For investors evaluating Quack AI and its competitors, the calculation remains complex but potentially lucrative. Under conservative estimates, if the protocol captures just 500 mid-sized DAOs paying a 3% revenue share on average $25 million treasuries, annual revenue could reach $3.75 million—potentially supporting a $37-56 million valuation at standard SaaS multiples.

In a bull case scenario with 2,000 DAOs and 5% revenue share plus infrastructure licensing, revenues could approach $50 million, justifying valuations well into the hundreds of millions.

"The asymmetry is compelling," suggests a crypto venture partner. "But investors need to verify key metrics beyond the Passport vanity number—especially proposal execution rates, treasury value under management, and regulatory compliance architecture."
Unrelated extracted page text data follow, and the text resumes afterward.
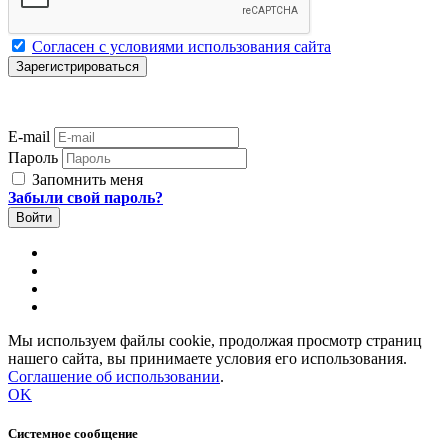
Согласен с условиями использования сайта
E-mail
Пароль
Запомнить меня
Забыли свой пароль?
Мы используем файлы cookie, продолжая просмотр страниц
нашего сайта, вы принимаете условия его использования.
Соглашение об использовании
.
OK
Системное сообщение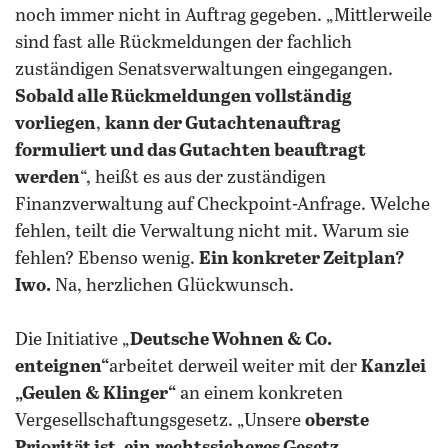
noch immer nicht in Auftrag gegeben. „Mittlerweile
sind fast alle Rückmeldungen der fachlich
zuständigen Senatsverwaltungen eingegangen.
Sobald alle Rückmeldungen vollständig
vorliegen
,
kann der Gutachtenauftrag
formuliert und das Gutachten beauftragt
werden
“, heißt es aus der zuständigen
Finanzverwaltung auf Checkpoint-Anfrage. Welche
fehlen, teilt die Verwaltung nicht mit. Warum sie
fehlen? Ebenso wenig.
Ein konkreter Zeitplan?
Iwo.
Na, herzlichen Glückwunsch.
Die Initiative „
Deutsche Wohnen & Co.
enteignen“
arbeitet derweil weiter mit der
Kanzlei
„Geulen & Klinger“
an einem konkreten
Vergesellschaftungsgesetz. „Unsere
oberste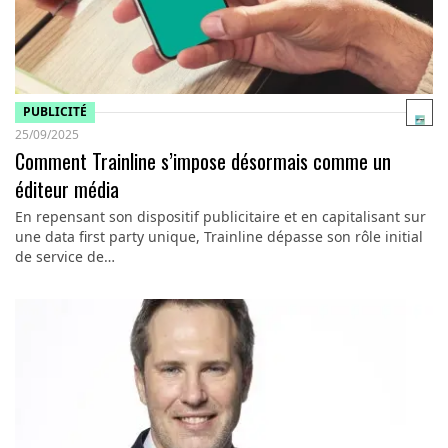
PUBLICITÉ
25/09/2025
Comment Trainline s’impose désormais comme un
éditeur média
En repensant son dispositif publicitaire et en capitalisant sur
une data first party unique, Trainline dépasse son rôle initial
de service de…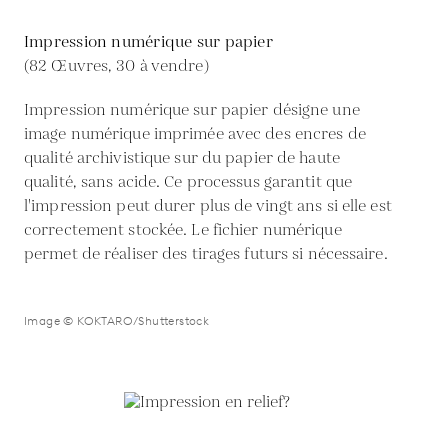
Impression numérique sur papier
(82 Œuvres, 30 à vendre)
Impression numérique sur papier désigne une
image numérique imprimée avec des encres de
qualité archivistique sur du papier de haute
qualité, sans acide. Ce processus garantit que
l'impression peut durer plus de vingt ans si elle est
correctement stockée. Le fichier numérique
permet de réaliser des tirages futurs si nécessaire.
Image © KOKTARO/Shutterstock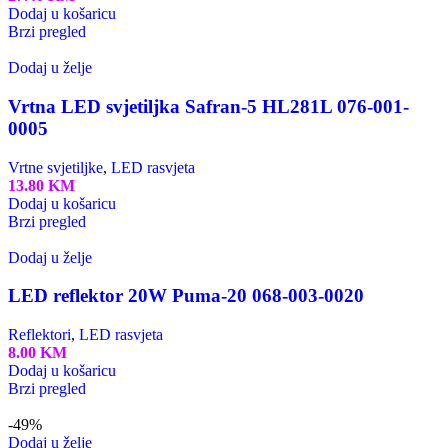
Dodaj u košaricu
Brzi pregled
Dodaj u želje
Vrtna LED svjetiljka Safran-5 HL281L 076-001-
0005
Vrtne svjetiljke
,
LED rasvjeta
13.80
KM
Dodaj u košaricu
Brzi pregled
Dodaj u želje
LED reflektor 20W Puma-20 068-003-0020
Reflektori
,
LED rasvjeta
8.00
KM
Dodaj u košaricu
Brzi pregled
-49%
Dodaj u želje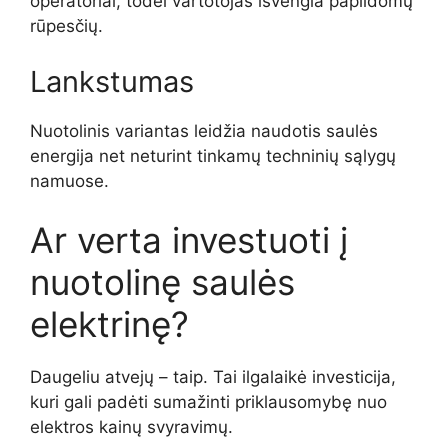
operatoriai, todėl vartotojas išvengia papildomų
rūpesčių.
Lankstumas
Nuotolinis variantas leidžia naudotis saulės
energija net neturint tinkamų techninių sąlygų
namuose.
Ar verta investuoti į
nuotolinę saulės
elektrinę?
Daugeliu atvejų – taip. Tai ilgalaikė investicija,
kuri gali padėti sumažinti priklausomybę nuo
elektros kainų svyravimų.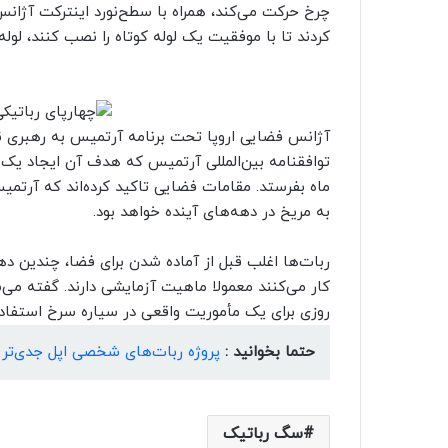
چرخ‌ حرکت می‌کند، همراه با سطح‌نورد اینترکت آژانس
کردند تا با موفقیت یک لوله کوتاه را نصب کنند، لوله‌
توافقنامه بین‌المللی آرتمیس که هدف آن ایجاد یک
ماه بفرستد. مقامات فضایی تاکید کرده‌اند که آرتم
به مریخ در دهه‌های آینده خواهد بود.
ربات‌ها اغلب قبل از آماده شدن برای فضا، چندین د
کار می‌کنند معمولا ماهیت آزمایشی دارند. گفته می
روزی برای یک مأموریت واقعی در سیاره سرخ استفاده
حتما بخوانید :
پروژه ربات‌های شخصی اپل جدی‌تر 
سگ رباتیک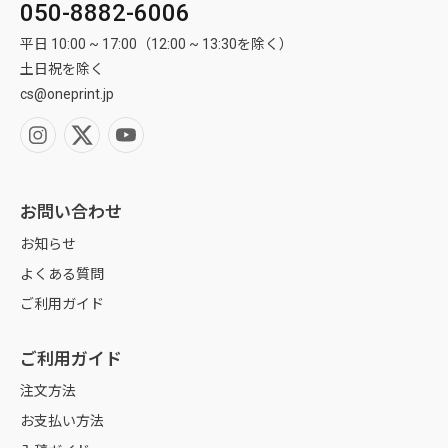
050-8882-6006
平日 10:00 ~ 17:00（12:00 ~ 13:30を除く）
土日祝を除く
cs@oneprint.jp
お問い合わせ
お知らせ
よくある質問
ご利用ガイド
ご利用ガイド
注文方法
お支払い方法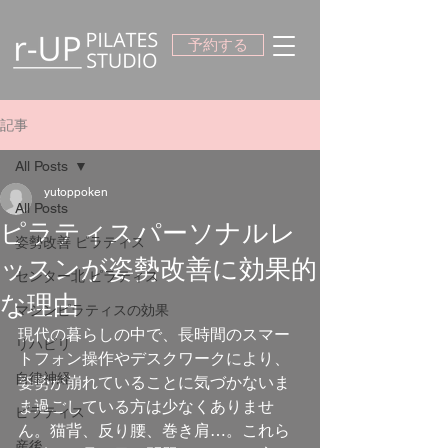
予約する
記事
All Posts
yutoppoken
All Posts
ピラティスパーソナルレ
姿勢改善 ピラティス
ッスンが姿勢改善に効果的
センター北 ピラティス
な理由
マシンピラティスの効果
現代の暮らしの中で、長時間のスマー
リハビリ
トフォン操作やデスクワークにより、
自律神経
姿勢が崩れていることに気づかないま
ま過ごしている方は少なくありませ
ピラティス
ん。猫背、反り腰、巻き肩…。これら
産後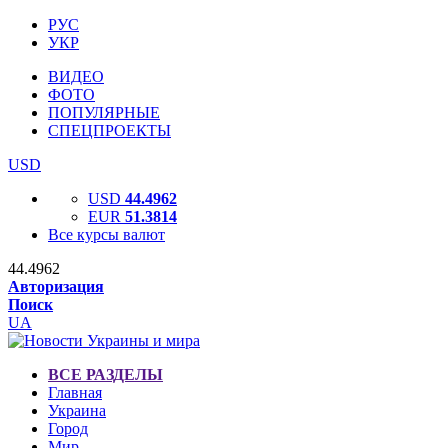
РУС
УКР
ВИДЕО
ФОТО
ПОПУЛЯРНЫЕ
СПЕЦПРОЕКТЫ
USD
USD
44.4962
EUR
51.3814
Все курсы валют
44.4962
Авторизация
Поиск
UA
ВСЕ РАЗДЕЛЫ
Главная
Украина
Город
Мир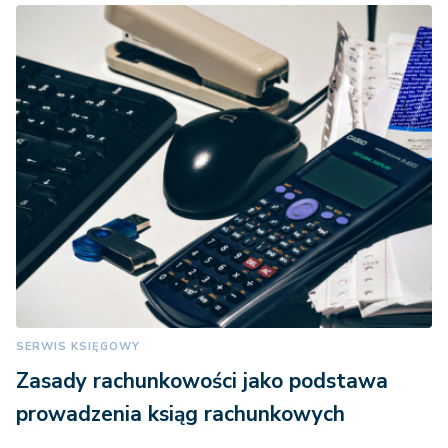
SERWIS KSIĘGOWY
Zasady rachunkowości jako podstawa
prowadzenia ksiąg rachunkowych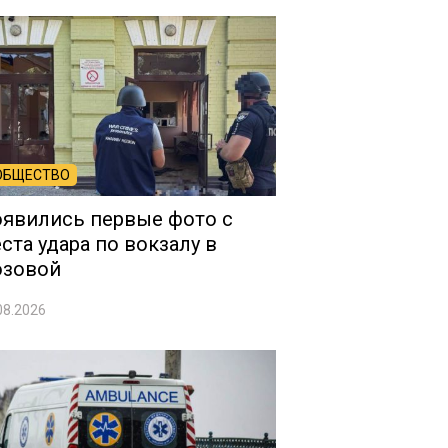
ОБЩЕСТВО
явились первые фото с
ста удара по вокзалу в
озовой
08.2026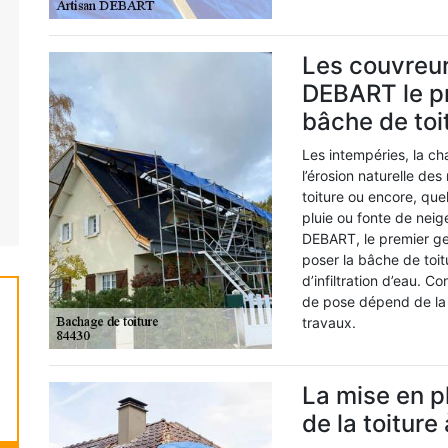
Les couvreur
DEBART le pr
bâche de toi
Les intempéries, la cha
l’érosion naturelle des
toiture ou encore, quel
pluie ou fonte de neig
DEBART, le premier ge
poser la bâche de toit
d’infiltration d’eau. 
de pose dépend de la 
travaux.
La mise en p
de la toitur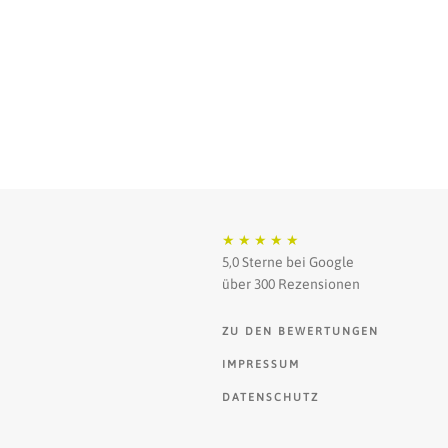
★
★
★
★
★
5,0 Sterne bei Google
über 300 Rezensionen
ZU DEN BEWERTUNGEN
IMPRESSUM
DATENSCHUTZ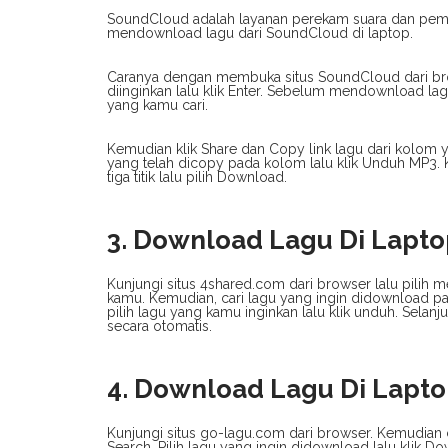
SoundCloud adalah layanan perekam suara dan pemut
mendownload lagu dari SoundCloud di laptop.
Caranya dengan membuka situs SoundCloud dari brows
diinginkan lalu klik Enter. Sebelum mendownload lag
yang kamu cari.
Kemudian klik Share dan Copy link lagu dari kolom y
yang telah dicopy pada kolom lalu klik Unduh MP3. 
tiga titik lalu pilih Download.
3. Download Lagu Di Lapto
Kunjungi situs 4shared.com dari browser lalu pilih
kamu. Kemudian, cari lagu yang ingin didownload pa
pilih lagu yang kamu inginkan lalu klik unduh. Selanj
secara otomatis.
4. Download Lagu Di Lapt
Kunjungi situs go-lagu.com dari browser. Kemudian c
Search. Pilih lagu yang ingin didownload lalu klik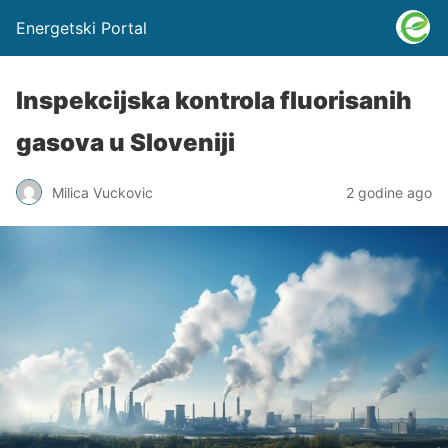
Energetski Portal
Inspekcijska kontrola fluorisanih
gasova u Sloveniji
Milica Vuckovic
2 godine ago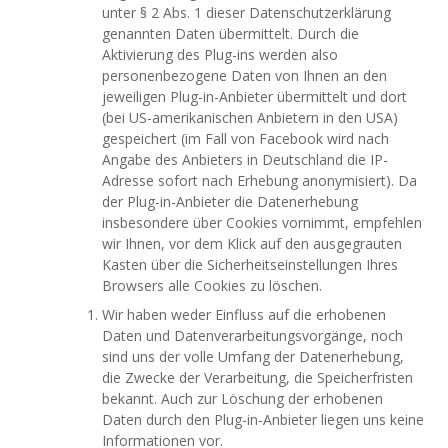
unter § 2 Abs. 1 dieser Datenschutzerklärung
genannten Daten übermittelt. Durch die
Aktivierung des Plug-ins werden also
personenbezogene Daten von Ihnen an den
jeweiligen Plug-in-Anbieter übermittelt und dort
(bei US-amerikanischen Anbietern in den USA)
gespeichert (im Fall von Facebook wird nach
Angabe des Anbieters in Deutschland die IP-
Adresse sofort nach Erhebung anonymisiert). Da
der Plug-in-Anbieter die Datenerhebung
insbesondere über Cookies vornimmt, empfehlen
wir Ihnen, vor dem Klick auf den ausgegrauten
Kasten über die Sicherheitseinstellungen Ihres
Browsers alle Cookies zu löschen.
Wir haben weder Einfluss auf die erhobenen
Daten und Datenverarbeitungsvorgänge, noch
sind uns der volle Umfang der Datenerhebung,
die Zwecke der Verarbeitung, die Speicherfristen
bekannt. Auch zur Löschung der erhobenen
Daten durch den Plug-in-Anbieter liegen uns keine
Informationen vor.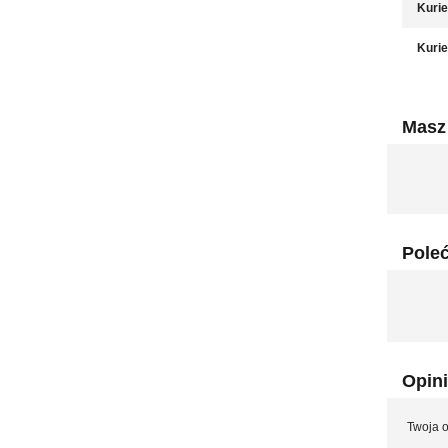
Kurie
Kurie
Masz 
Pole
Opini
Twoja o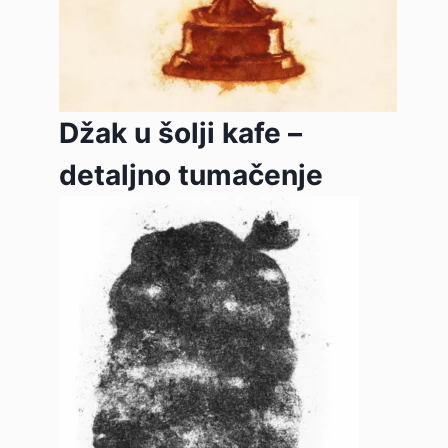
Džak u šolji kafe –
detaljno tumačenje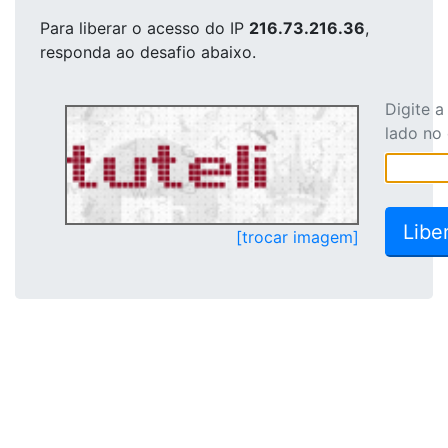
Para liberar o acesso
do IP
216.73.216.36
,
responda ao desafio abaixo.
Digite 
lado no
[trocar imagem]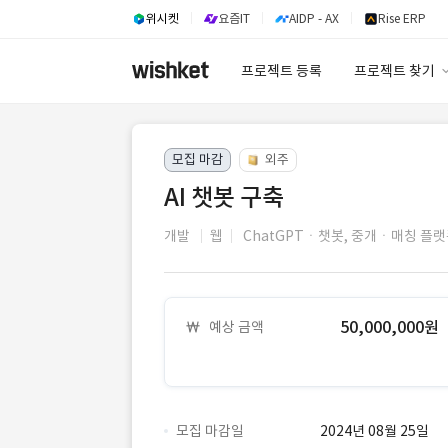
위시켓
요즘IT
AIDP - AX
Rise ERP
프로젝트 등록
프로젝트 찾기
프로젝트 찾기
모집 마감
외주
유사사례 검색 A
AI 챗봇 구축
개발
웹
ChatGPTㆍ챗봇,
중개ㆍ매칭 플랫
50,000,000원
예상 금액
모집 마감일
2024년 08월 25일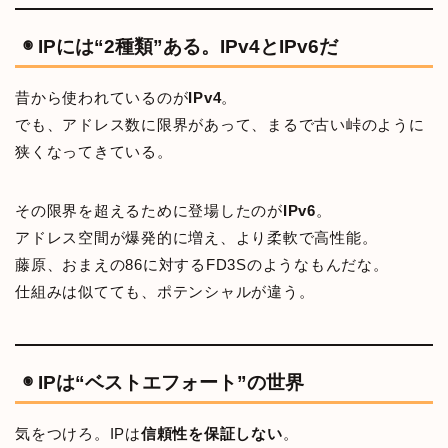
◉ IPには“2種類”ある。IPv4とIPv6だ
昔から使われているのが
IPv4
。
でも、アドレス数に限界があって、まるで古い峠のように
狭くなってきている。
その限界を超えるために登場したのが
IPv6
。
アドレス空間が爆発的に増え、より柔軟で高性能。
藤原、おまえの86に対するFD3Sのようなもんだな。
仕組みは似てても、ポテンシャルが違う。
◉ IPは“ベストエフォート”の世界
気をつけろ。IPは
信頼性を保証しない
。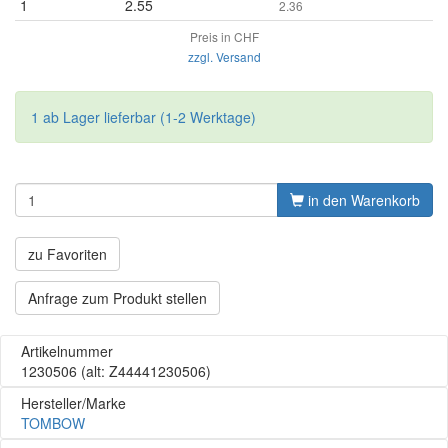
1
2.55
2.36
Preis in CHF
zzgl. Versand
1 ab Lager lieferbar (1-2 Werktage)
in den Warenkorb
zu Favoriten
Anfrage zum Produkt stellen
Artikelnummer
1230506
(alt: Z44441230506)
Hersteller/Marke
TOMBOW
What Smart Money is Watching

As Quack AI deploys its fresh capital, sophisticated investors are focusing on several critical indicators:

  • On-chain verification of AI-generated proposal quality and execution
  • Growth in the percentage of total DAO treasury value under management
  • Integration depth with established platforms like Snapshot
  • Regulatory compliance features, particularly for EU markets
  • Token model details and value capture mechanisms

Perhaps most importantly, they're watching for signs that Quack AI can convert its impressive breadth metrics (40+ projects, 660,000 Passports) into meaningful governance depth—replacing human decision-making at scale rather than merely supplementing it.

"The winners in this category won't just build tools," concludes an early investor in the protocol. "They'll fundamentally reinvent how decisions are made in the digital economy. That's worth a lot more than $3.6 million."


Investment Perspective: The AI governance sector represents a specialized but potentially lucrative market segment within the broader Web3 ecosystem. Investors may consider gaining exposure through diversified Web3 funds with thesis-aligned portfolios that include both infrastructure plays and application layers. As always, past performance does not guarantee future results, and readers should consult financial advisors before making investment decisions based on emerging technology trends.